Problem statement
In your copy, each record should read exactly as it does below, and no pictures should be present.
[Opening Available data section]
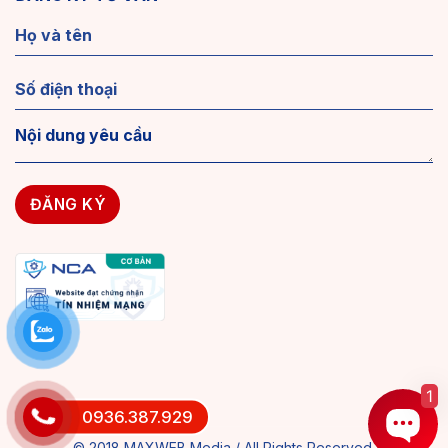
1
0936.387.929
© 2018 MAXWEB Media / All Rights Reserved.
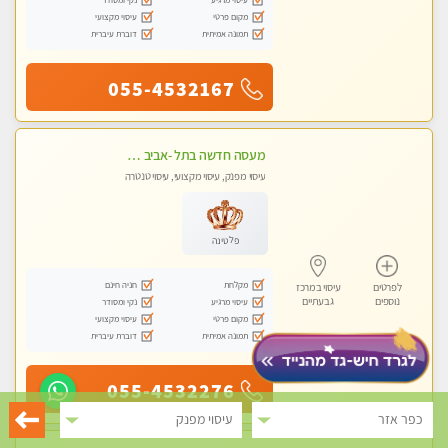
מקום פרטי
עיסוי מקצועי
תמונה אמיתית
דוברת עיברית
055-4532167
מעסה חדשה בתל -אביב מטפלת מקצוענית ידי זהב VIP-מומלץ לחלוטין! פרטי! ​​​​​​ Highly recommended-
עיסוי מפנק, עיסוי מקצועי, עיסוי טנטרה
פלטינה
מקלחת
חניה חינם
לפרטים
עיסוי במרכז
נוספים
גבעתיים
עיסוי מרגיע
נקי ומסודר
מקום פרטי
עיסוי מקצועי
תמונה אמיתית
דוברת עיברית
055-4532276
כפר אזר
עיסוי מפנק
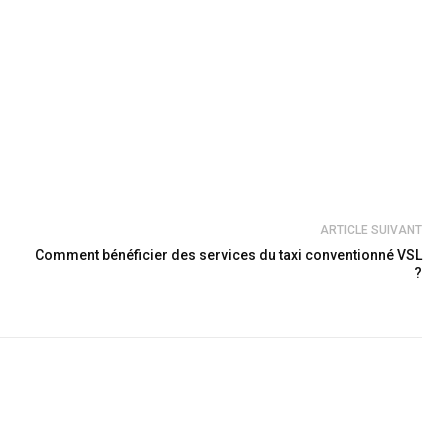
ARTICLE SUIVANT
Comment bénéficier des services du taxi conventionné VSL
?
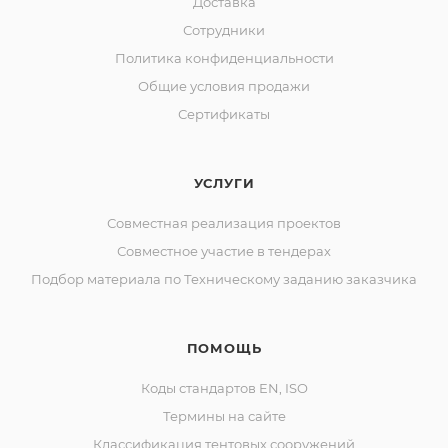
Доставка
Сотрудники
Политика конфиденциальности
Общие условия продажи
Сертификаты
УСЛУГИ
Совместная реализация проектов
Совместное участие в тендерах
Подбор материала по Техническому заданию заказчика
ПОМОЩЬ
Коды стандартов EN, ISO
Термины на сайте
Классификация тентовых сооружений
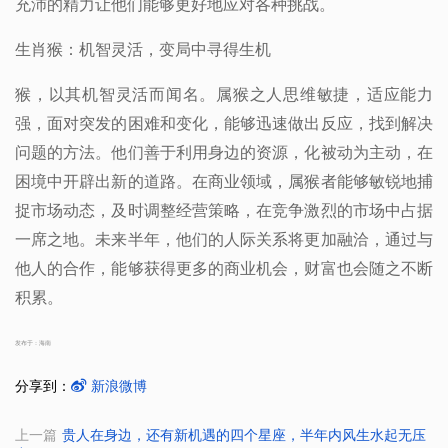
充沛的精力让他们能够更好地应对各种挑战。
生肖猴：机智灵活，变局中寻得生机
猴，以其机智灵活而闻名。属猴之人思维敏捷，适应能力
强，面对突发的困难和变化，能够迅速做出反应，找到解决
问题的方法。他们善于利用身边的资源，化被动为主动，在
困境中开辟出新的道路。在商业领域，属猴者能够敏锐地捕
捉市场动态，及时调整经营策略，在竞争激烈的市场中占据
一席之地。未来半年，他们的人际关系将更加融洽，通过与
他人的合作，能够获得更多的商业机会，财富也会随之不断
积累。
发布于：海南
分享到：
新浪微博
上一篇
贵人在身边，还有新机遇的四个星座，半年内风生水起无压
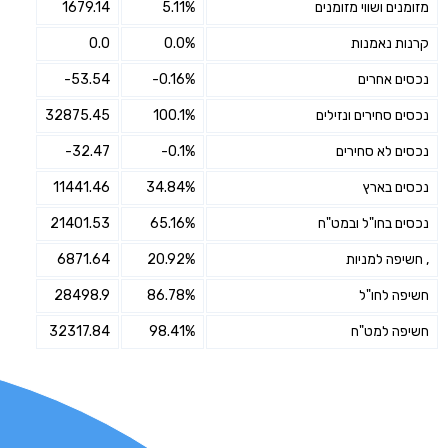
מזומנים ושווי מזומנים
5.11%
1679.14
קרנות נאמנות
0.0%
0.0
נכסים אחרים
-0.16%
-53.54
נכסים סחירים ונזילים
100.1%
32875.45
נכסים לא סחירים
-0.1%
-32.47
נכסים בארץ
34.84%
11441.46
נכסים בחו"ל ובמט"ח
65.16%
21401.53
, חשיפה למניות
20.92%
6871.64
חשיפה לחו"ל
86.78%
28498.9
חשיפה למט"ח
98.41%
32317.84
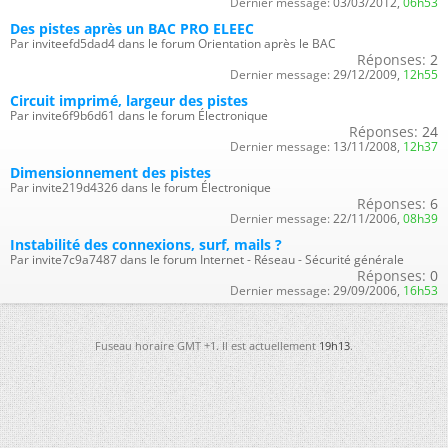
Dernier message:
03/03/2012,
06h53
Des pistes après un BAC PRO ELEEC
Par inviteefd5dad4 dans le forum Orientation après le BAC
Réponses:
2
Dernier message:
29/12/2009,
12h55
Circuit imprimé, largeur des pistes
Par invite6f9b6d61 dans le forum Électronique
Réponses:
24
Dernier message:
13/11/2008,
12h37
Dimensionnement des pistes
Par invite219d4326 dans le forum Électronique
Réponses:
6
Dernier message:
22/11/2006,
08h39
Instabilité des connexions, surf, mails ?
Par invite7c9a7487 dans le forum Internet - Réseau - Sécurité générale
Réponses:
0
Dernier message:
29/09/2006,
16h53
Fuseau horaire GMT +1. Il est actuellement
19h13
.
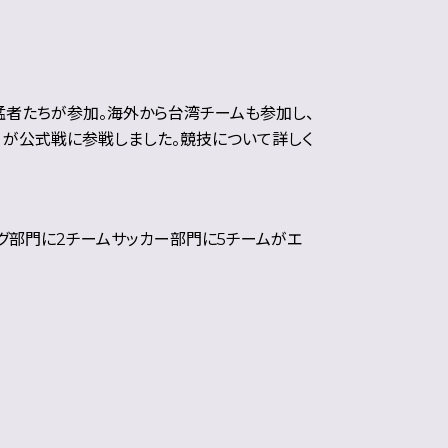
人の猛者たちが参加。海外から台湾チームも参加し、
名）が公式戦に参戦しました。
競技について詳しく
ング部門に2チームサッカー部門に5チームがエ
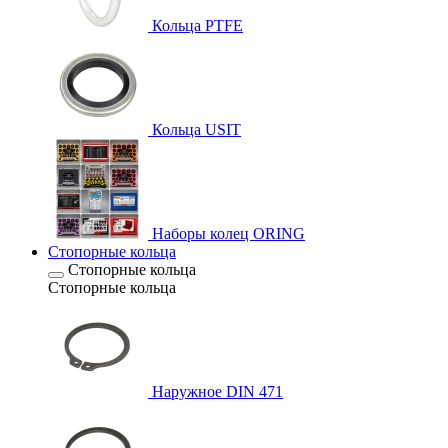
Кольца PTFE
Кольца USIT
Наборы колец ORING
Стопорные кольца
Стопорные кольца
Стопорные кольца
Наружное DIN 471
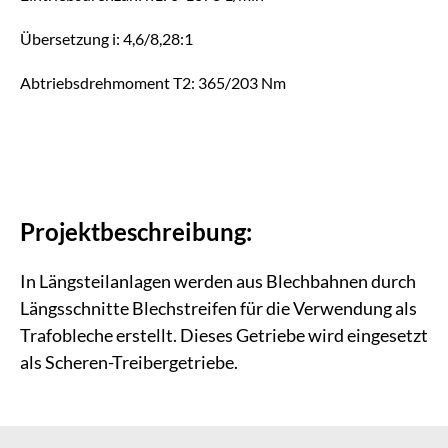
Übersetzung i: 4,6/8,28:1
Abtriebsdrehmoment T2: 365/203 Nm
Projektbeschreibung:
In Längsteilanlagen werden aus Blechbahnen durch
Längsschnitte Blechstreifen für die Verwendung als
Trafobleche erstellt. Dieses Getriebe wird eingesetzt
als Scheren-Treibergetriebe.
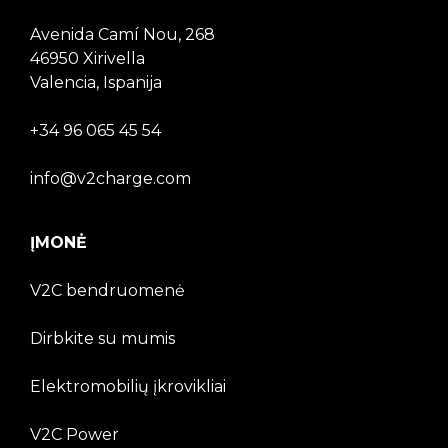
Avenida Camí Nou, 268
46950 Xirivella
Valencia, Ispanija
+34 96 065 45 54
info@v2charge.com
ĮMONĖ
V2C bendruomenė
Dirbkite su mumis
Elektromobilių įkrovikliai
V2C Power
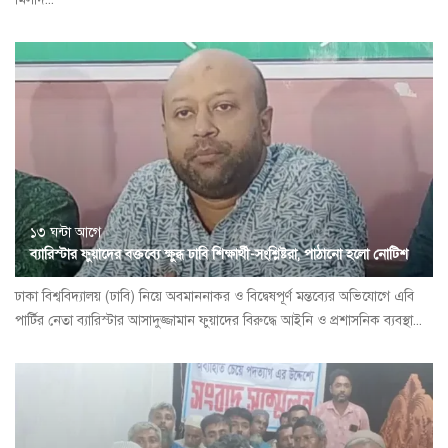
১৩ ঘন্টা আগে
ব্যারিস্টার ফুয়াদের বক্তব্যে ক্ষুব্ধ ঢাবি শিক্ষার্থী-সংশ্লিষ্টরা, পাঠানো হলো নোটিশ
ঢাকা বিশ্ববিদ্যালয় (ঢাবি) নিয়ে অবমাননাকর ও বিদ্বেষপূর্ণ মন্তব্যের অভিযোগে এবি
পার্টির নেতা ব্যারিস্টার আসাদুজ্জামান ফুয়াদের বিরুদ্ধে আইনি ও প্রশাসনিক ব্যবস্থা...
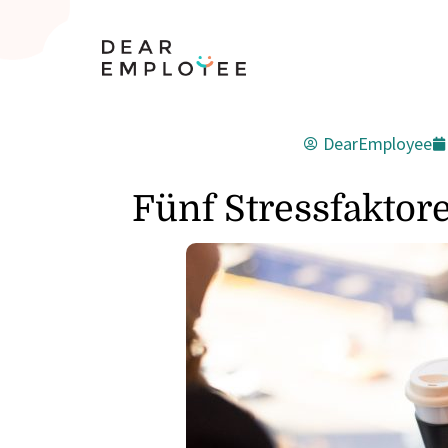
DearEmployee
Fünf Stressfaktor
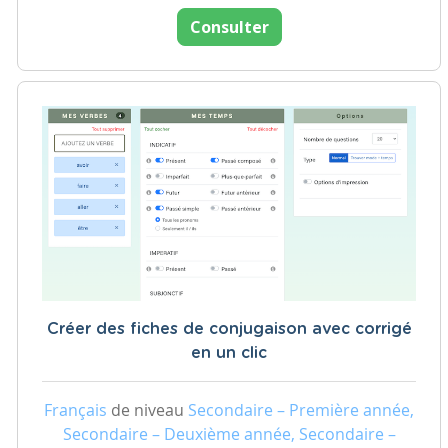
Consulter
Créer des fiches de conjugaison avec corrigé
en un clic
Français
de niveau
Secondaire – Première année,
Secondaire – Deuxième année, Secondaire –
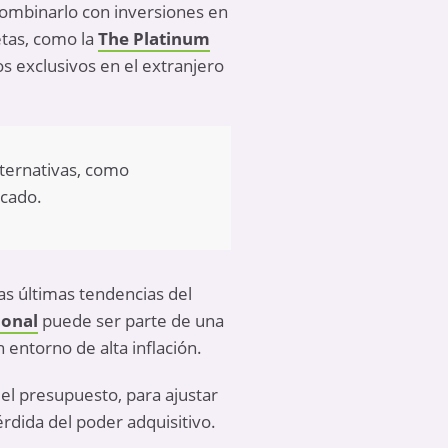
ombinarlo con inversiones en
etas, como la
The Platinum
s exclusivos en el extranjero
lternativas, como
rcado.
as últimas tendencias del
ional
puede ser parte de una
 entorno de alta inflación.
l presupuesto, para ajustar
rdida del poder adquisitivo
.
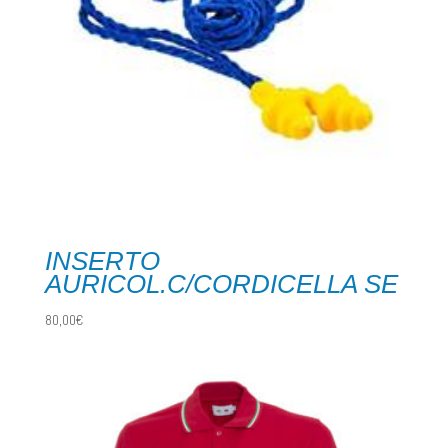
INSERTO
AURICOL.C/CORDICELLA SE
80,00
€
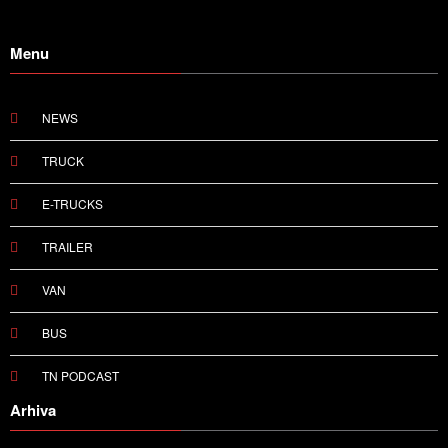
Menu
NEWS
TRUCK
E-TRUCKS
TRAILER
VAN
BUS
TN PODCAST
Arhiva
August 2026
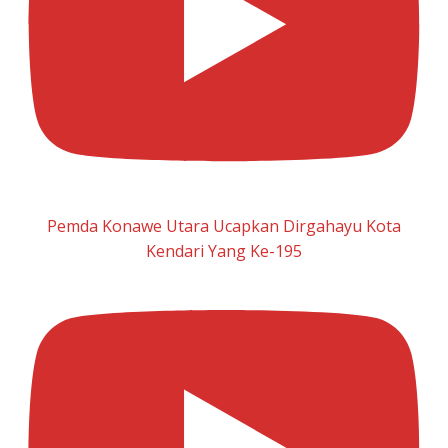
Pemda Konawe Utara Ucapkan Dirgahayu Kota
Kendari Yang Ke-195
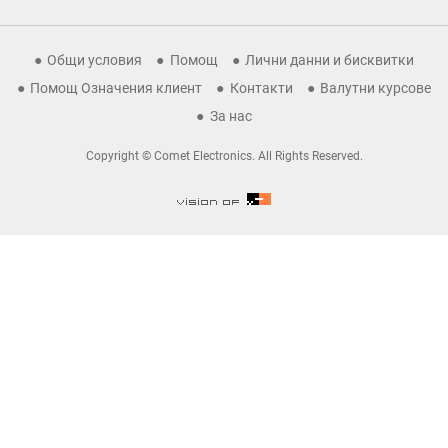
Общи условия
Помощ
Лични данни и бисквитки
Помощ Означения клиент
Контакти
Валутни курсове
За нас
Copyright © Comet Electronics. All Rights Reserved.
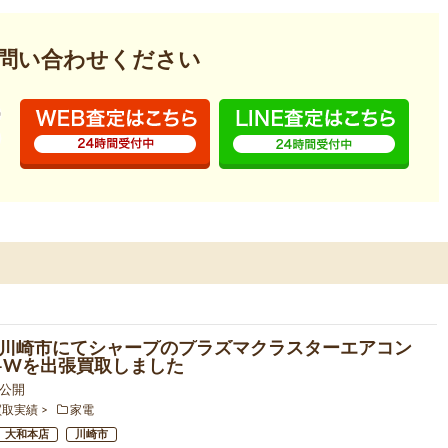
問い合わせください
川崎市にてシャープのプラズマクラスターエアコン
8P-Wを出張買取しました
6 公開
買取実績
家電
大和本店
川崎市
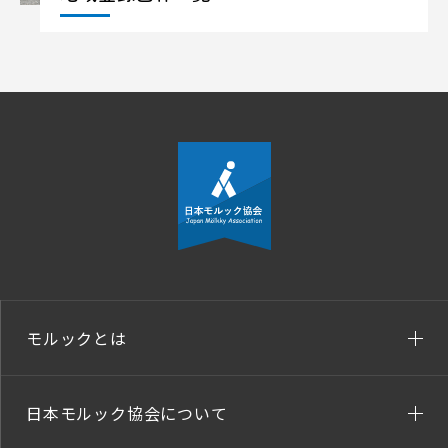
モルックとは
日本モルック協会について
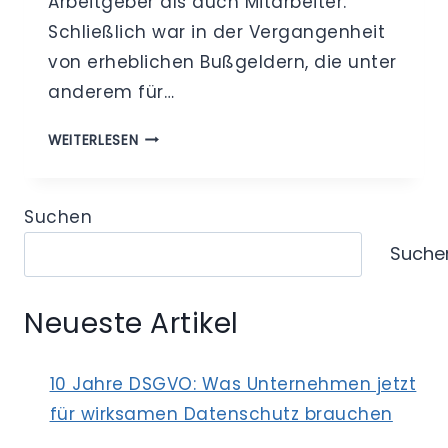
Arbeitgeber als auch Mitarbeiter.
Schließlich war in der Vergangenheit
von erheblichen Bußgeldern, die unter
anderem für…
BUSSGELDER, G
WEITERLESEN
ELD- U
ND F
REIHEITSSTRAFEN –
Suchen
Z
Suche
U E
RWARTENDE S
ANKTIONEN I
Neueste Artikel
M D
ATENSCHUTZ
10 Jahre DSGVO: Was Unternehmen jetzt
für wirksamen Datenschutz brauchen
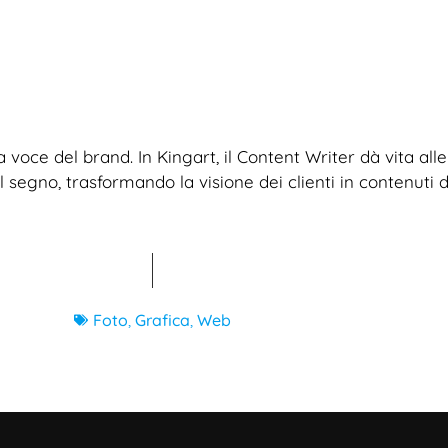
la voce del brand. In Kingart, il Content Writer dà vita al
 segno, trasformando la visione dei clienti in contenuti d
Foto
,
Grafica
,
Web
[Closing Available data section]
Task output
1
0936.387.929
© 2018 MAXWEB Media / All Rights Reserved.
מקום פרטי
עיסוי מקצועי
תמונה אמיתית
דוברת עיברית
055-4532167
מעסה חדשה בתל -אביב מטפלת מקצוענית ידי זהב VIP-מומלץ לחלוטין! פרטי! ​​​​​​ Highly recommended-
עיסוי מפנק, עיסוי מקצועי, עיסוי טנטרה
פלטינה
מקלחת
חניה חינם
לפרטים
עיסוי במרכז
נוספים
גבעתיים
עיסוי מרגיע
נקי ומסודר
מקום פרטי
עיסוי מקצועי
תמונה אמיתית
דוברת עיברית
055-4532276
כפר אזר
עיסוי מפנק
ARTICLE SUIVANT
Comment bénéficier des services du taxi conventionné VSL
?
Доставка
Сотрудники
Политика конфиденциальности
Общие условия продажи
Сертификаты
УСЛУГИ
Совместная реализация проектов
Совместное участие в тендерах
Подбор материала по Техническому заданию заказчика
ПОМОЩЬ
Коды стандартов EN, ISO
Термины на сайте
Классификация тентовых сооружений
充沛的精力让他们能够更好地应对各种挑战。
生肖猴：机智灵活，变局中寻得生机
猴，以其机智灵活而闻名。属猴之人思维敏捷，适应能力
强，面对突发的困难和变化，能够迅速做出反应，找到解决
问题的方法。他们善于利用身边的资源，化被动为主动，在
困境中开辟出新的道路。在商业领域，属猴者能够敏锐地捕
捉市场动态，及时调整经营策略，在竞争激烈的市场中占据
一席之地。未来半年，他们的人际关系将更加融洽，通过与
他人的合作，能够获得更多的商业机会，财富也会随之不断
积累。
发布于：海南
分享到：
新浪微博
上一篇
贵人在身边，还有新机遇的四个星座，半年内风生水起无压
מזומנים ושווי מזומנים
5.11%
1679.14
קרנות נאמנות
0.0%
0.0
נכסים אחרים
-0.16%
-53.54
נכסים סחירים ונזילים
100.1%
32875.45
נכסים לא סחירים
-0.1%
-32.47
נכסים בארץ
34.84%
11441.46
נכסים בחו"ל ובמט"ח
65.16%
21401.53
, חשיפה למניות
20.92%
6871.64
חשיפה לחו"ל
86.78%
28498.9
חשיפה למט"ח
98.41%
32317.84
Dernier message:
03/03/2012,
06h53
Des pistes après un BAC PRO ELEEC
Par inviteefd5dad4 dans le forum Orientation après le BAC
Réponses:
2
Dernier message:
29/12/2009,
12h55
Circuit imprimé, largeur des pistes
Par invite6f9b6d61 dans le forum Électronique
Réponses:
24
Dernier message:
13/11/2008,
12h37
Dimensionnement des pistes
Par invite219d4326 dans le forum Électronique
Réponses:
6
Dernier message:
22/11/2006,
08h39
Instabilité des connexions, surf, mails ?
Par invite7c9a7487 dans le forum Internet - Réseau - Sécurité générale
Réponses:
0
Dernier message:
29/09/2006,
16h53
Fuseau horaire GMT +1. Il est actuellement
19h13
.
人の猛者たちが参加。海外から台湾チームも参加し、
名）が公式戦に参戦しました。
競技について詳しく
ング部門に2チームサッカー部門に5チームがエ
Кольца PTFE
Кольца USIT
Наборы колец ORING
Стопорные кольца
Стопорные кольца
Стопорные кольца
Наружное DIN 471
Übersetzung i: 4,6/8,28:1
Abtriebsdrehmoment T2: 365/203 Nm
Projektbeschreibung:
In Längsteilanlagen werden aus Blechbahnen durch
Längsschnitte Blechstreifen für die Verwendung als
Trafobleche erstellt. Dieses Getriebe wird eingesetzt
als Scheren-Treibergetriebe.
Avenida Camí Nou, 268
46950 Xirivella
Valencia, Ispanija
+34 96 065 45 54
info@v2charge.com
ĮMONĖ
V2C bendruomenė
Dirbkite su mumis
Elektromobilių įkrovikliai
V2C Power
১৩ ঘন্টা আগে
ব্যারিস্টার ফুয়াদের বক্তব্যে ক্ষুব্ধ ঢাবি শিক্ষার্থী-সংশ্লিষ্টরা, পাঠানো হলো নোটিশ
ঢাকা বিশ্ববিদ্যালয় (ঢাবি) নিয়ে অবমাননাকর ও বিদ্বেষপূর্ণ মন্তব্যের অভিযোগে এবি
পার্টির নেতা ব্যারিস্টার আসাদুজ্জামান ফুয়াদের বিরুদ্ধে আইনি ও প্রশাসনিক ব্যবস্থা...
DearEmployee
Fünf Stressfaktor
Consulter
Créer des fiches de conjugaison avec corrigé
en un clic
Français
de niveau
Secondaire – Première année,
Secondaire – Deuxième année, Secondaire –
ombinarlo con inversiones en
etas, como la
The Platinum
s exclusivos en el extranjero
lternativas, como
rcado.
as últimas tendencias del
ional
puede ser parte de una
 entorno de alta inflación.
l presupuesto, para ajustar
rdida del poder adquisitivo
.
INSERTO
AURICOL.C/CORDICELLA SE
80,00
€
Menu
NEWS
TRUCK
E-TRUCKS
TRAILER
VAN
BUS
TN PODCAST
Arhiva
August 2026
Pemda Konawe Utara Ucapkan Dirgahayu Kota
Kendari Yang Ke-195
Общи условия
Помощ
Лични данни и бисквитки
Помощ Означения клиент
Контакти
Валутни курсове
За нас
Copyright © Comet Electronics. All Rights Reserved.
問い合わせください
川崎市にてシャープのプラズマクラスターエアコン
8P-Wを出張買取しました
6 公開
買取実績
家電
大和本店
川崎市
モルックとは
日本モルック協会について
Arbeitgeber als auch Mitarbeiter.
Schließlich war in der Vergangenheit
von erheblichen Bußgeldern, die unter
anderem für…
BUSSGELDER, G
WEITERLESEN
ELD- U
ND F
REIHEITSSTRAFEN –
Suchen
Z
Suche
U E
RWARTENDE S
ANKTIONEN I
Neueste Artikel
M D
ATENSCHUTZ
10 Jahre DSGVO: Was Unternehmen jetzt
für wirksamen Datenschutz brauchen
la voce del brand. In Kingart, il Content Writer dà vita al
 segno, trasformando la visione dei clienti in contenuti d
Foto
,
Grafica
,
Web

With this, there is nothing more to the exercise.